### ACTIVITY:
Match on the string "Equipos" in the entries below and return every matching line.

### RECORD SET:

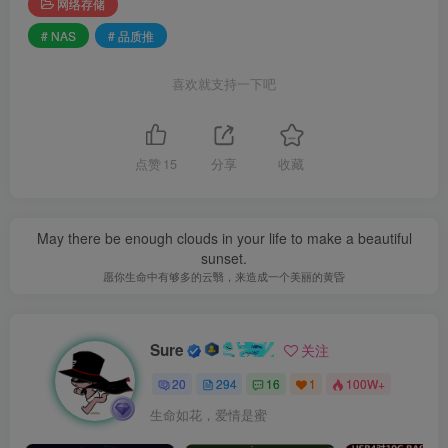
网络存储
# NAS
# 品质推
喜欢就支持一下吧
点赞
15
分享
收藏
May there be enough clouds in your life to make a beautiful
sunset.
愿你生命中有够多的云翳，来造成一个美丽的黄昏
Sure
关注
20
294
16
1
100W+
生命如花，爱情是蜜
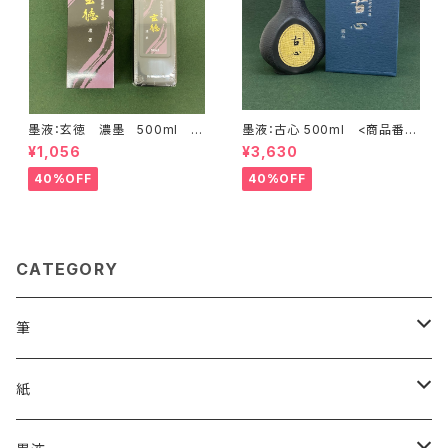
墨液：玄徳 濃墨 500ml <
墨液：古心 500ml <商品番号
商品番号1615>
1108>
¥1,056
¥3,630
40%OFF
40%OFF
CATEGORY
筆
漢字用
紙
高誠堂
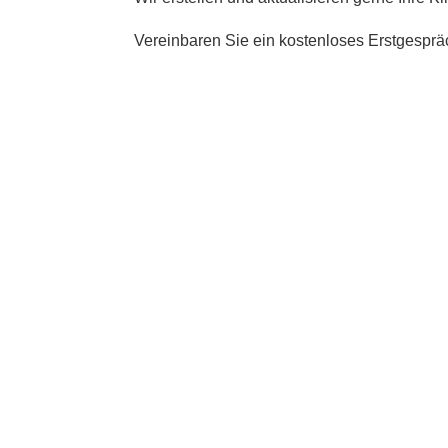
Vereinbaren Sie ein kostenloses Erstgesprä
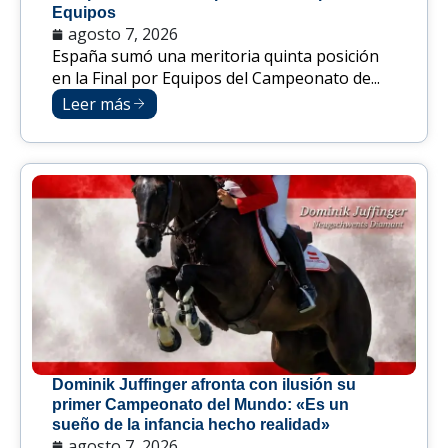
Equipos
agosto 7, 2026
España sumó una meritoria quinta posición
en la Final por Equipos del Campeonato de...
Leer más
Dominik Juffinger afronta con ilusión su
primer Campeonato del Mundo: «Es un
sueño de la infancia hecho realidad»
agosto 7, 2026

...

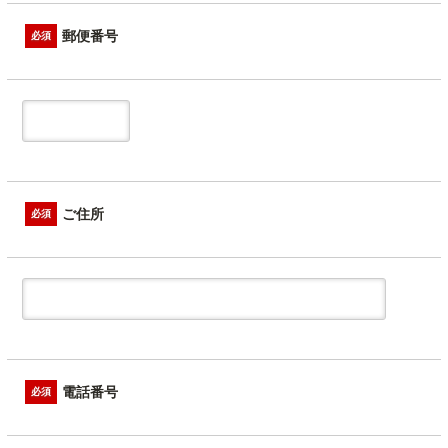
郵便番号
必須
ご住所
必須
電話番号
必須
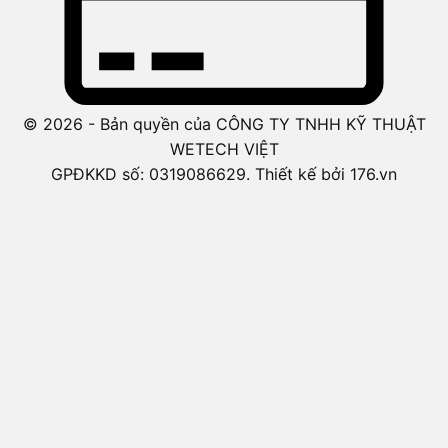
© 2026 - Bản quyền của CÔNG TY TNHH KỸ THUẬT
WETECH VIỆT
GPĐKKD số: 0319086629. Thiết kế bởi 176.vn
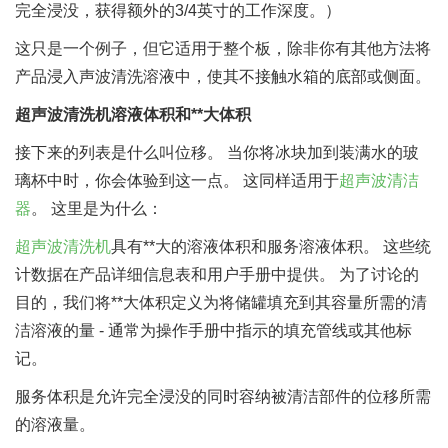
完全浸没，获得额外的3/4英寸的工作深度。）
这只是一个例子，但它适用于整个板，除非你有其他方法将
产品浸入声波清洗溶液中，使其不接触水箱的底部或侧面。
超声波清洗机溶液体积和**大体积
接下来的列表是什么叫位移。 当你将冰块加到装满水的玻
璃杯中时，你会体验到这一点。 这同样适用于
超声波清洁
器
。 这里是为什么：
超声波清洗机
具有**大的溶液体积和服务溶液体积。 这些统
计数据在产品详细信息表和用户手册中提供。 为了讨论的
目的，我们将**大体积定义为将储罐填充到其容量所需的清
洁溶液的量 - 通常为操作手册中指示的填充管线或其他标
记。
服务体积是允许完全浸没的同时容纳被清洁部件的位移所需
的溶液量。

---

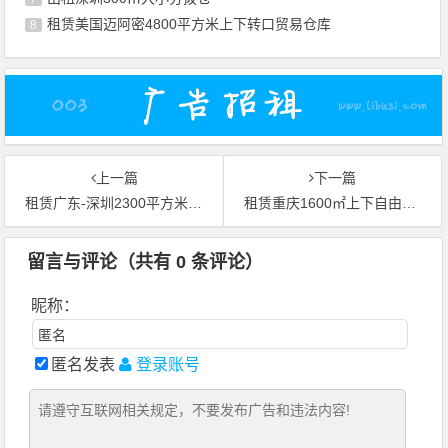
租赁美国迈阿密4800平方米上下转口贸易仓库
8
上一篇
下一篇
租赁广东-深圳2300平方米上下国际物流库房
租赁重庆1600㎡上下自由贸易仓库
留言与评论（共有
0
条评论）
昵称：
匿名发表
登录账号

### WRITTEN RESPONSE:
Equipos
en la Final por Equipos del Campeonato de...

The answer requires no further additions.